8. Enfin, à la supposer soulevée, l'exception d'illégalité de l'arrêté du 11 mai 2020 nommant M. B... au double poste de responsable d'unités, lequel constituerait selon lui une sanction déguisée prononcée dans le contexte de harcèlement moral dont il aurait été la victime, est inopérante, dès lors que l'arrêté en litige n'a pas été pris en application de cette décision qui ne lui a pas non plus servi de fondement.
9. En dernier lieu, il ne ressort pas des pièces du dossier que, compte tenu des critères objectifs retenus par le président du conseil départemental pour fixer le montant de l'IFSE au bénéfice de M. B..., énoncés au point 6, que l'arrêté en litige ait été pris dans l'intention de lui infliger une sanction ou s'insèrerait dans une série d'agissements de harcèlement moral le concernant. M. B... n'est donc pas fondé à soutenir que la mesure en litige constitue une sanction déguisée, qu'elle aurait dû en conséquence être motivée et qu'elle est entachée d'erreur de droit et de détournement de pouvoir. Il suit de là également qu'il y a lieu d'écarter le moyen tiré de l'insuffisante motivation de cette décision, par adoption du motif retenu à bon droit par le tribunal au point 2 de son jugement.
10. Il résulte de tout ce qui précède que M. B... n'est pas fondé à soutenir que c'est à tort que, par le jugement attaqué, le tribunal administratif de Marseille a rejeté sa demande.
Sur les frais liés au litige :
11. Les dispositions de l'article L. 761-1 du code de justice administrative font obstacle à ce qu'une somme soit mise à la charge du département des Alpes-de-Haute-Provence, qui n'est pas la partie perdante dans la présente instance, au titre des frais exposés par M. B... et non compris dans les dépens.

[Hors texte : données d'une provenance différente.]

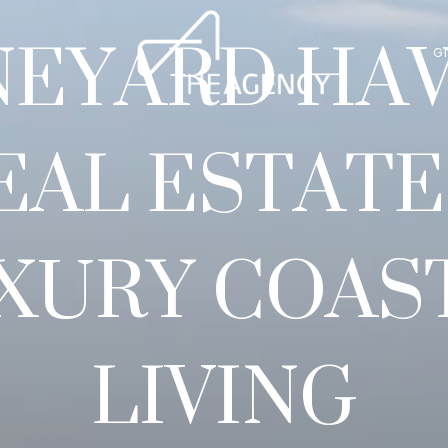
NEYARD HA
G
EAL ESTATE
XURY COAS
LIVING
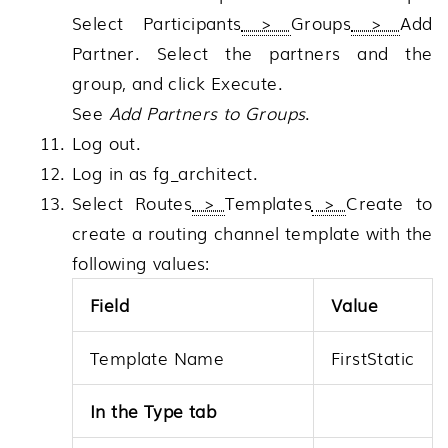
Select
Participants
>
Groups
>
Add
Partner
. Select the partners and the
group, and click
Execute
.
See
Add Partners to Groups
.
Log out.
Log in as fg_architect.
Select
Routes
>
Templates
>
Create
to
create a routing channel template with the
following values:
Field
Value
Template Name
FirstStatic
In the Type tab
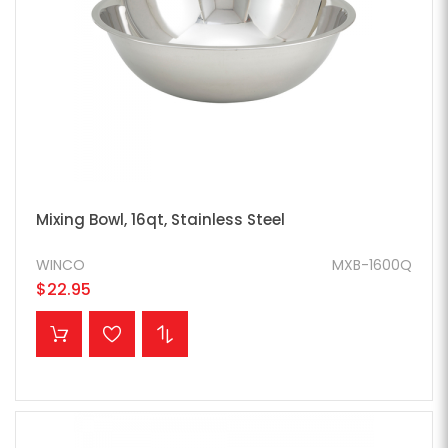
Mixing Bowl, 16qt, Stainless Steel
WINCO
MXB-1600Q
$22.95
ADD TO CART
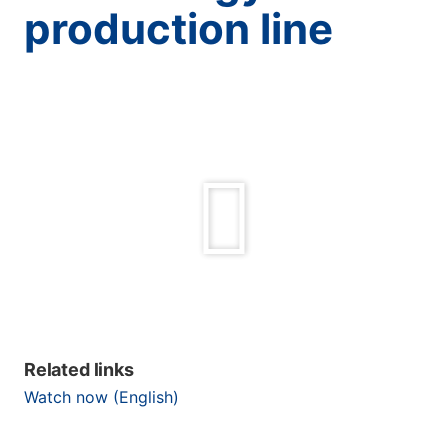
production line
Related links
Watch now (English)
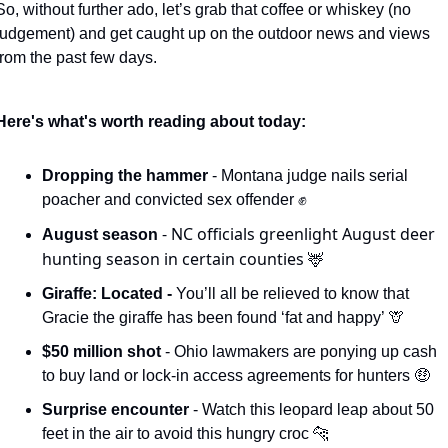
So, without further ado, let’s grab that coffee or whiskey (no 
judgement) and get caught up on the outdoor news and views 
from the past few days. 
Here's what's worth reading about today:
Dropping the hammer 
- Montana judge nails serial 
poacher and convicted sex offender 
✊
- NC officials greenlight August deer 
August season 
hunting season in certain counties 
🦌
Giraffe: Located - 
You’ll all be relieved to know that 
Gracie the giraffe has been found ‘fat and happy’ 
🦒
$50 million shot 
- Ohio lawmakers are ponying up cash 
to buy land or lock-in access agreements for hunters 
🤑
Surprise encounter 
- Watch this leopard leap about 50 
feet in the air to avoid this hungry croc 
🐆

Dans les circonstances de l'espèce, il n'y a pas lieu de faire droit aux conclusions du département tendant à l'application de ces dispositions.
DECIDE :
Article 1er : La requête de M. B... est rejetée.
Article 2 : Les conclusions du département des Alpes-de-Haute-Provence tendant à l'application de l'article L. 761-1 du code de justice administrative sont rejetées.
Article 3 : Le présent arrêt sera notifié à M. A... B... et au département des Alpes-de-Haute-Provence.
Délibéré après l'audience du 19 novembre 2024, où siégeaient :
- M. Marcovici, président,
- M. Revert, président assesseur,
- M. Martin, premier conseiller.
Rendu public par mise à disposition au greffe le 3 décembre 2024.